Once the NHL settled on Edmonton and Toronto as its host cities, the ice crew were asked if they would be interested in going inside the bubble for three months to work.

Hoeg said she was willing as long as it didn’t interfere with her studies, but the way things worked out, there wasn’t enough room inside for all the staff. So a plan was put in place to let some come and go as long as they followed a strict set of rules and were tested frequently for COVID-19.

“They ended up making rules that some of the staff could live outside the bubble as long as every shift they would get COVID tested. When we don’t work for three of four days we have to get swabbed 24 hours before,” she said.

Hoeg, who has a psychology degree from the University of Alberta and is studying toward a degree in psychiatric nursing at MacEwan University, joined the Orange & Blue Ice Crew in the summer of 2018.

The eight members of the on-ice crew have about 90 seconds to complete their tasks, including taking the snow off the ice in front of the player benches and cleaning the crease before returning to the area where the ice resurfacer is located so play can resume.

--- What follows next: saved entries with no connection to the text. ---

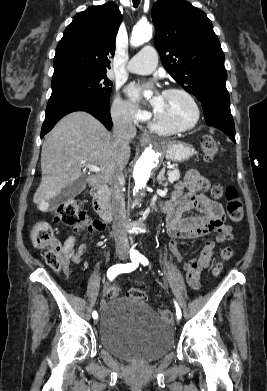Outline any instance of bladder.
Wrapping results in <instances>:
<instances>
[{"mask_svg": "<svg viewBox=\"0 0 267 391\" xmlns=\"http://www.w3.org/2000/svg\"><path fill=\"white\" fill-rule=\"evenodd\" d=\"M98 321L101 345L115 357L136 363L152 362L173 347L171 327L143 300L114 298L102 308Z\"/></svg>", "mask_w": 267, "mask_h": 391, "instance_id": "obj_1", "label": "bladder"}]
</instances>
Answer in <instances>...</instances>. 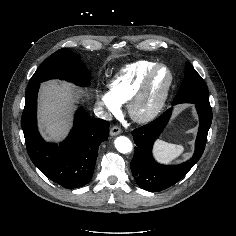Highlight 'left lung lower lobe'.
I'll return each instance as SVG.
<instances>
[{"label":"left lung lower lobe","instance_id":"left-lung-lower-lobe-1","mask_svg":"<svg viewBox=\"0 0 236 236\" xmlns=\"http://www.w3.org/2000/svg\"><path fill=\"white\" fill-rule=\"evenodd\" d=\"M176 104L178 103H172ZM195 105L200 119L195 152L192 158L182 164L165 166L158 164L152 157L154 141L166 126L172 109L132 132L136 147L130 167L135 181L142 189L159 192L171 187L181 180L202 156L212 122V110L211 106Z\"/></svg>","mask_w":236,"mask_h":236}]
</instances>
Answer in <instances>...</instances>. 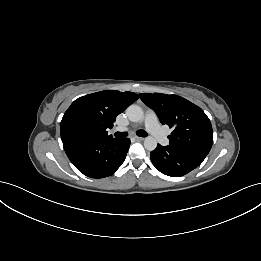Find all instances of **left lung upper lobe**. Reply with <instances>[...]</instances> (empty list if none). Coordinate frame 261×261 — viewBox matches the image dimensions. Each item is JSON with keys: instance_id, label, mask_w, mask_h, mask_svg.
I'll return each instance as SVG.
<instances>
[{"instance_id": "obj_1", "label": "left lung upper lobe", "mask_w": 261, "mask_h": 261, "mask_svg": "<svg viewBox=\"0 0 261 261\" xmlns=\"http://www.w3.org/2000/svg\"><path fill=\"white\" fill-rule=\"evenodd\" d=\"M141 100L155 111L164 125L173 129L170 146L208 154L213 143V130L204 111L177 95L141 93Z\"/></svg>"}]
</instances>
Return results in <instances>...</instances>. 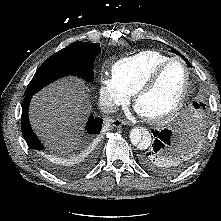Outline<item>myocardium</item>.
<instances>
[{
  "label": "myocardium",
  "mask_w": 221,
  "mask_h": 221,
  "mask_svg": "<svg viewBox=\"0 0 221 221\" xmlns=\"http://www.w3.org/2000/svg\"><path fill=\"white\" fill-rule=\"evenodd\" d=\"M175 61L181 62L185 68L186 83H185L184 90L179 100L169 111L158 116H144L143 115L144 118L152 124H162L171 120L180 112V110L183 108L184 104L186 103L188 96L190 94V91H191V87H192L191 71L187 62L182 57H178V56L170 57L168 60L162 63L159 67H157L152 72V74L137 88V90L133 94V104H134V107L137 108V103L139 99L145 94H147L148 92H150L155 87V85L159 81L164 71Z\"/></svg>",
  "instance_id": "obj_1"
}]
</instances>
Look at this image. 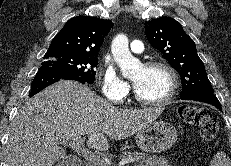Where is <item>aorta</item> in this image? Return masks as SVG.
Segmentation results:
<instances>
[{"label": "aorta", "mask_w": 231, "mask_h": 166, "mask_svg": "<svg viewBox=\"0 0 231 166\" xmlns=\"http://www.w3.org/2000/svg\"><path fill=\"white\" fill-rule=\"evenodd\" d=\"M111 51L124 77H130L141 68V62L129 51L126 35L119 34L113 39Z\"/></svg>", "instance_id": "aorta-1"}]
</instances>
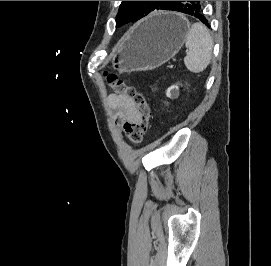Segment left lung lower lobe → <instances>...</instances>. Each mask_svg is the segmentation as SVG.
<instances>
[{
  "label": "left lung lower lobe",
  "mask_w": 271,
  "mask_h": 266,
  "mask_svg": "<svg viewBox=\"0 0 271 266\" xmlns=\"http://www.w3.org/2000/svg\"><path fill=\"white\" fill-rule=\"evenodd\" d=\"M168 10L192 15L209 27L208 20L202 12L200 1H175V3Z\"/></svg>",
  "instance_id": "0a47b994"
}]
</instances>
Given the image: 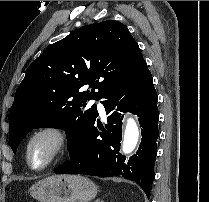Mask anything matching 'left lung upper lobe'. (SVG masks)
Returning <instances> with one entry per match:
<instances>
[{"mask_svg":"<svg viewBox=\"0 0 209 202\" xmlns=\"http://www.w3.org/2000/svg\"><path fill=\"white\" fill-rule=\"evenodd\" d=\"M145 63L125 25L114 20L90 24L49 46L28 67L9 115V144L19 143L34 128L65 130L68 150L80 142L96 114L99 100ZM82 87L87 91L79 92Z\"/></svg>","mask_w":209,"mask_h":202,"instance_id":"5c2ea615","label":"left lung upper lobe"}]
</instances>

As a former hockey player and an NHL fan, it’s a dream job since she can stand in the Zamboni tunnel and watch the games between breaks in the action.

Although she will soon finish school and enter the work world, Hoeg is hoping for at least one more season with the Orange & Blue, calling it the coolest job she has ever had.

“I get to watch hockey and get paid for it,” she said. “I have the greatest job.”

She said the players are amazing to work with. There are times when she has to wait by a bench for players to clear, but she said most of them are pretty quick to move aside so she can finish her job.

Rarely do they interact with the players, but sometimes a player will say something or share a joke. Earlier this year she had a chance encounter on the ice with Alex Ovechkhin of the Washington Capitals.

“The last time the Capitals were in Edmonton there was a time when Alex Ovechkin put his hand on my shoulder and said he was sorry for being in the way when I asked him if he could move,” she said. “Sometimes you forget where you are until you look up and there’s a player towering above you.”

Hoeg worked Game 2 of the finals and is working the fourth, fifth, and seventh games.